We are unpersuaded by defendant's claim that Supreme Court erred in permitting the People to submit evidence of defendant's background as a mixed martial arts fighter (see People v Scott, 47 AD3d 1016, 1020-1021 , lv denied 10 NY3d 870 ). Supreme Court found, among other things, that such evidence was "appropriate and probative" on the serious physical injury element of assault in the second degree and the element of impeding the normal breathing of another person for strangulation in the second degree. Furthermore, we reject [*4]defendant's assertion that the probative value of such evidence was outweighed by the potential prejudice to him (see generally People v Acevedo, 40 NY2d 701, 704-705 ).
Nor do we find that defendant was deprived of meaningful representation. Defendant's dissatisfaction with defense counsel stems mainly from a disagreement with trial strategies. Defendant, however, did not demonstrate the absence of strategic or legitimate explanations for the claimed inadequacies (see People v Wright, 160 AD3d 1110, 1112 , lv denied 31 NY3d 1154 ). Moreover, notwithstanding defense counsel's failure to lodge certain objections, our review of the record discloses that defense counsel sought to preclude evidence of the pretrial identification, made opening and closing statements, cross-examined the People's witnesses and called witnesses in support of defendant's defense. Accordingly, defendant did not receive the ineffective assistance of counsel (see People v Ackerman, 141 AD3d 948, 950-951 , lv denied 28 NY3d 1181 ; People v Bowman, 139 AD3d 1251, 1252-1253 , lv denied 28 NY3d 927 ; People v Abare, 86 AD3d 803, 806 , lv denied 19 NY3d 861 ).
Defendant failed to preserve his contention that Supreme Court erred in its Molineux ruling (see People v Cayea, 163 AD3d 1279, 1280 ). Defendant's argument that Supreme Court's Molineux charge was erroneous is likewise unpreserved given that he did not object to the charge as given (see People v Gomez, 138 AD3d 1017, 1018 , lv denied 27 NY3d 1151 ; People v Walker, 274 AD2d 600, 601 , lv denied 95 NY2d 908 ). Even if defendant had preserved his claims with respect to the Molineux ruling and charge, they are without merit. Defendant's challenge to the remarks made by the prosecutor during opening and closing statements is unpreserved in the absence of a timely objection thereto (see People v Gunn, 144 AD3d 1193, 1195 , lv denied 28 NY3d 1145 ; People v Richard, 30 AD3d 750, 755 , lv denied 7 NY3d 869 ).
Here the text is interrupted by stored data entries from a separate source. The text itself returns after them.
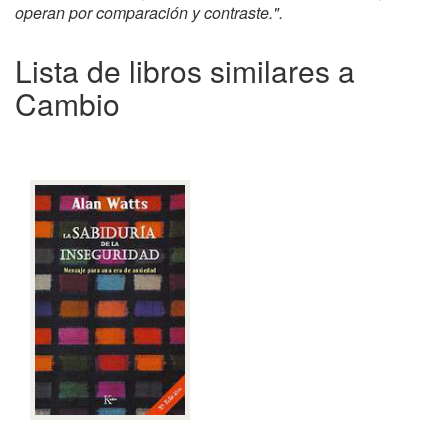
operan por comparación y contraste.".
Lista de libros similares a
Cambio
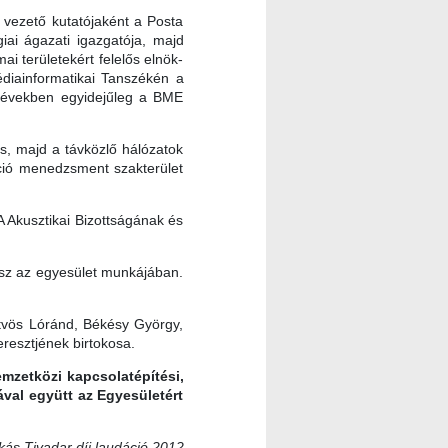
vezető kutatójaként a Posta
giai ágazati igazgatója, majd
i területekért felelős elnök-
édiainformatikai Tanszékén a
anévekben egyidejűleg a BME
zás, majd a távközlő hálózatok
áció menedzsment szakterület
Akusztikai Bizottságának és
vesz az egyesület munkájában.
tvös Lóránd, Békésy György,
resztjének birtokosa.
emzetközi kapcsolatépítési,
ával együtt az Egyesületért
ás Tivadar díj laudáció 2012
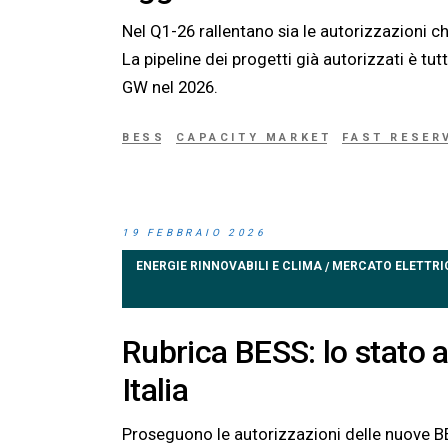
Nel Q1-26 rallentano sia le autorizzazioni ch
La pipeline dei progetti già autorizzati è tut
GW nel 2026.
BESS
CAPACITY MARKET
FAST RESER
19 FEBBRAIO 2026
ENERGIE RINNOVABILI E CLIMA
MERCATO ELETTRI
/
Rubrica BESS: lo stato a
Italia
Proseguono le autorizzazioni delle nuove BE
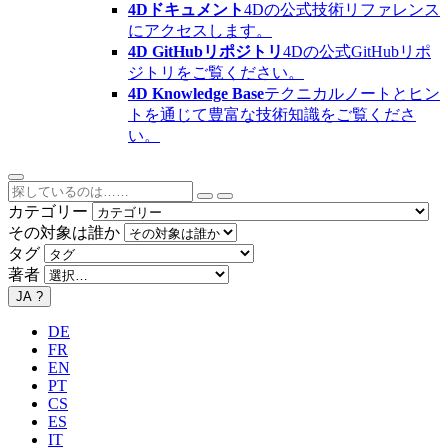
4Dドキュメント
4Dの公式技術リファレンス
にアクセスします。
4D GitHubリポジトリ
4Dの公式GitHubリポ
ジトリをご覧ください。
4D Knowledge Base
テクニカルノートとヒン
トを通じて豊富な技術知識をご覧くださ
い。
カテゴリー
その対象は誰か
タグ
著者
JA
?
DE
FR
EN
PT
CS
ES
IT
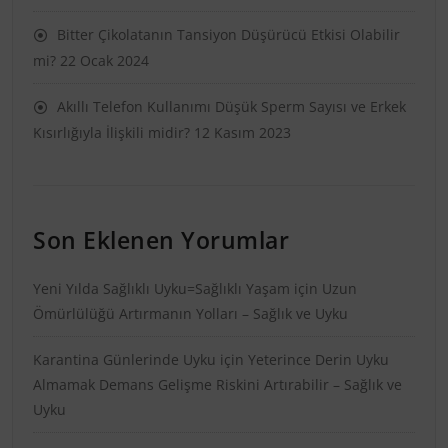
Bitter Çikolatanın Tansiyon Düşürücü Etkisi Olabilir
mi?
22 Ocak 2024
Akıllı Telefon Kullanımı Düşük Sperm Sayısı ve Erkek
Kısırlığıyla İlişkili midir?
12 Kasım 2023
Son Eklenen Yorumlar
Yeni Yılda Sağlıklı Uyku=Sağlıklı Yaşam
için
Uzun
Ömürlülüğü Artırmanın Yolları – Sağlık ve Uyku
Karantina Günlerinde Uyku
için
Yeterince Derin Uyku
Almamak Demans Gelişme Riskini Artırabilir – Sağlık ve
Uyku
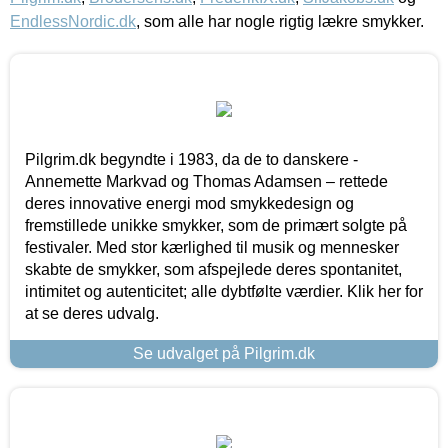
EndlessNordic.dk
, som alle har nogle rigtig lækre smykker.
Pilgrim.dk begyndte i 1983, da de to danskere -
Annemette Markvad og Thomas Adamsen – rettede
deres innovative energi mod smykkedesign og
fremstillede unikke smykker, som de primært solgte på
festivaler. Med stor kærlighed til musik og mennesker
skabte de smykker, som afspejlede deres spontanitet,
intimitet og autenticitet; alle dybtfølte værdier. Klik her for
at se deres udvalg.
Se udvalget på Pilgrim.dk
In any event, the challenged comments, even if erroneous, did not deprive defendant of a fair trial (see People v Wheeler, 159 AD3d 1138, 1143 , lv denied 31 NY3d 1123 ). Defendant's remaining contentions have been considered and lack merit.
Garry, P.J., McCarthy, Lynch and Rumsey, JJ., concur.
ORDERED that the judgment is modified, as a matter of discretion in the interest of justice, by reversing defendant's conviction of resisting arrest under count 5 of the indictment; said count dismissed and the sentence imposed thereon vacated, with leave to the People to re-present any appropriate related charges to a new grand jury; and, as so modified, affirmed.